List tab is selected and shows a table with the following keys and values key: gcp_project, value: project-id key: gcs_bucket, value: gs://bucket-name key: gce_zone, value: zone

Exploring DAG Runs

When you upload your DAG file to the dags folder in Cloud Storage, Cloud Composer parses the file. If no errors are found, the name of the workflow appears in the DAG listing, and the workflow is queued to run immediately. To look at your DAGs, click on DAGs at the top of the page.

Click composer_hadoop_tutorial to open the DAG details page. This page includes a graphical representation of workflow tasks and dependencies.

Now, in the toolbar, click Graph View and then mouseover the graphic for each task to see its status. Note that the border around each task also indicates the status (green border = running; red = failed, etc.).

To run the workflow again from the Graph View:

In the Airflow UI Graph View, click the create_dataproc_cluster graphic.
Click Clear to reset the three tasks and then click OK to confirm.

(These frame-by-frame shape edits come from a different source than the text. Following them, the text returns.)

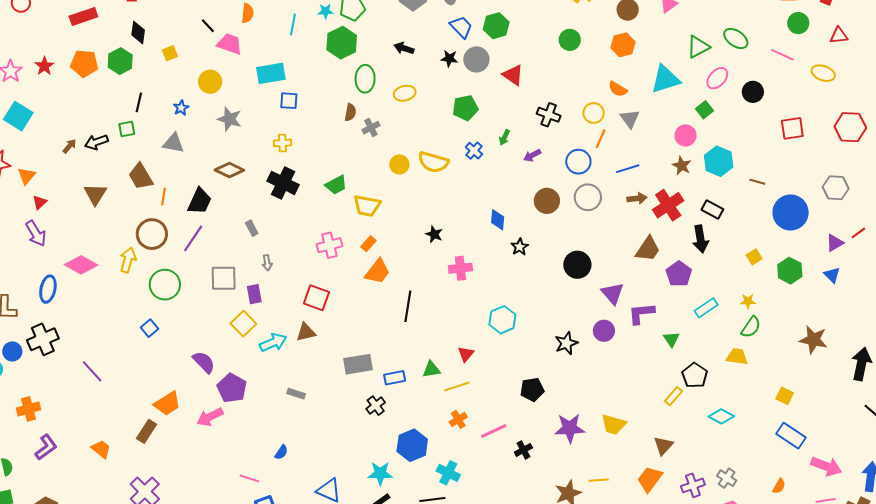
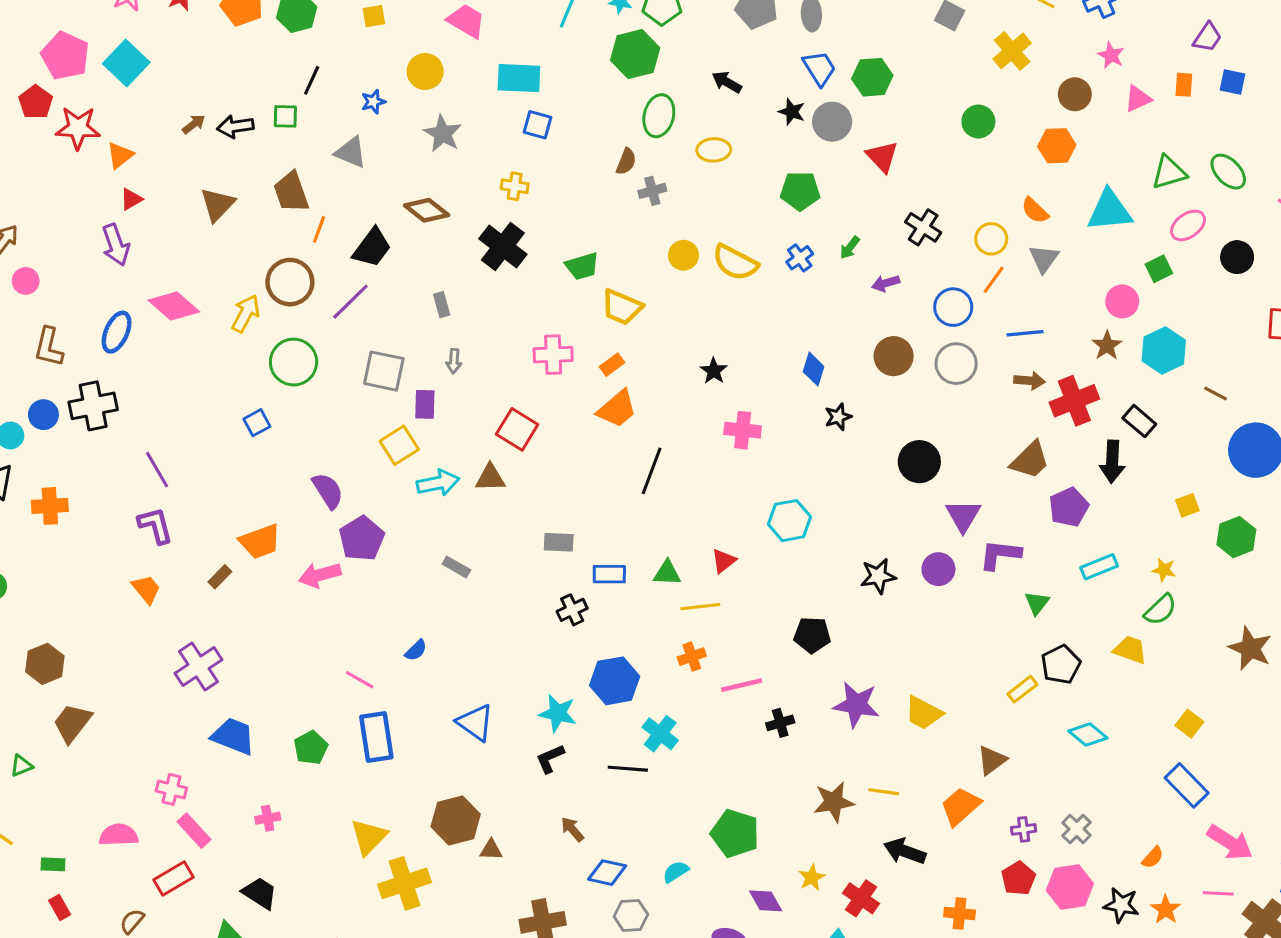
gray rectangle: (358, 364) -> (559, 542), size x0.7
brown rectangle: (146, 431) -> (220, 577), size x0.7
purple L-shape: (46, 447) -> (155, 525), moved, turned -80
purple cross: (693, 485) -> (1024, 829), size x0.7

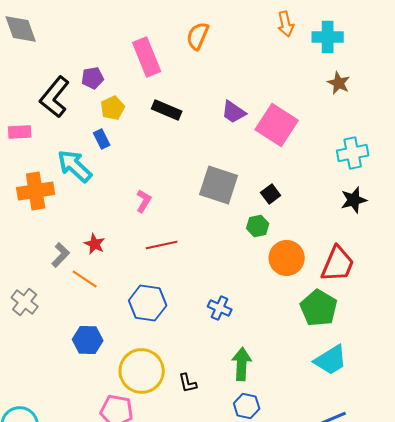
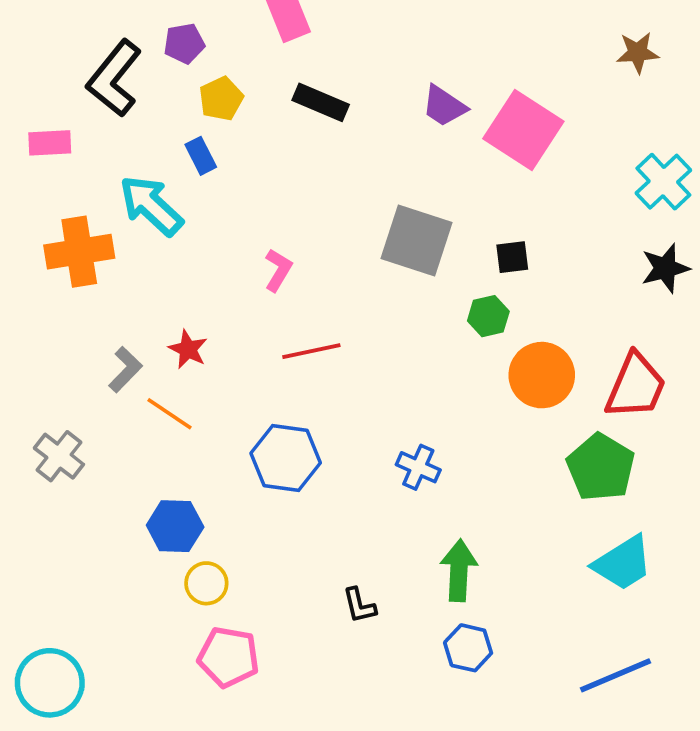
brown star: (339, 83) -> (638, 53), turned -30
cyan cross: (353, 153) -> (663, 182), turned -32
black square: (271, 194) -> (512, 257), turned 30
yellow circle: (142, 371) -> (206, 583), moved, size x0.5

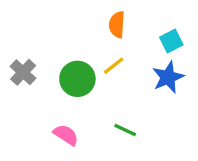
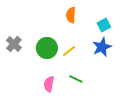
yellow line: (114, 66) -> (69, 51), moved
pink semicircle: (66, 135) -> (49, 84), moved, turned -112

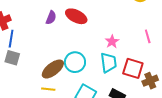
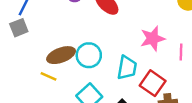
pink star: (112, 42) -> (153, 39), moved, size x1.5
gray square: (12, 58) -> (19, 28), turned 35

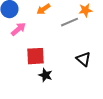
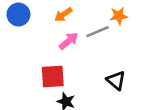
pink arrow: (18, 29) -> (69, 41), moved

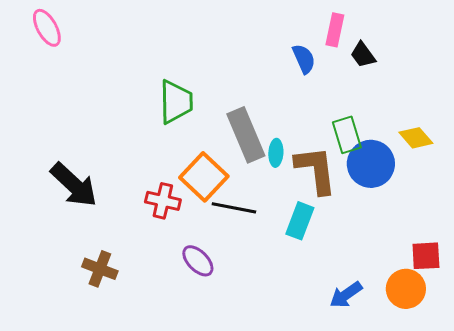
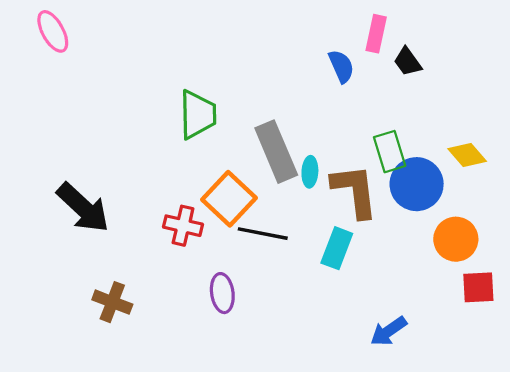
purple ellipse: (198, 261) -> (222, 293), turned 36
orange circle: (406, 289) -> (456, 239), moved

You can also check the status and results of the composer-hadoop-tutorial workflow by going to the following GCP Console pages:

Cloud Dataproc Clusters to monitor cluster creation and deletion. Note that the cluster created by the workflow is ephemeral: it only exists for the duration of the workflow and is deleted as part of the last workflow task.
Cloud Dataproc Jobs to view or monitor the Apache Hadoop wordcount job. Click the Job ID to see job log output.
Cloud Storage Browser to see the results of the wordcount in the wordcount folder in the Cloud Storage bucket you created for this codelab.

7. Cleanup

To avoid incurring charges to your GCP account for the resources used in this codelab:

(Optional) To save your data, download the data from the Cloud Storage bucket for the Cloud Composer environment and the storage bucket you created for this codelab.
Delete the Cloud Storage bucket you created for this codelab.
Delete the Cloud Storage bucket for the environment.
Delete the Cloud Composer environment. Note that deleting your environment does not delete the storage bucket for the environment.

You can also optionally delete the project:

In the GCP Console, go to the Projects page.
In the project list, select the project you want to delete and click Delete.
In the box, type the project ID, and then click Shut down to delete the project.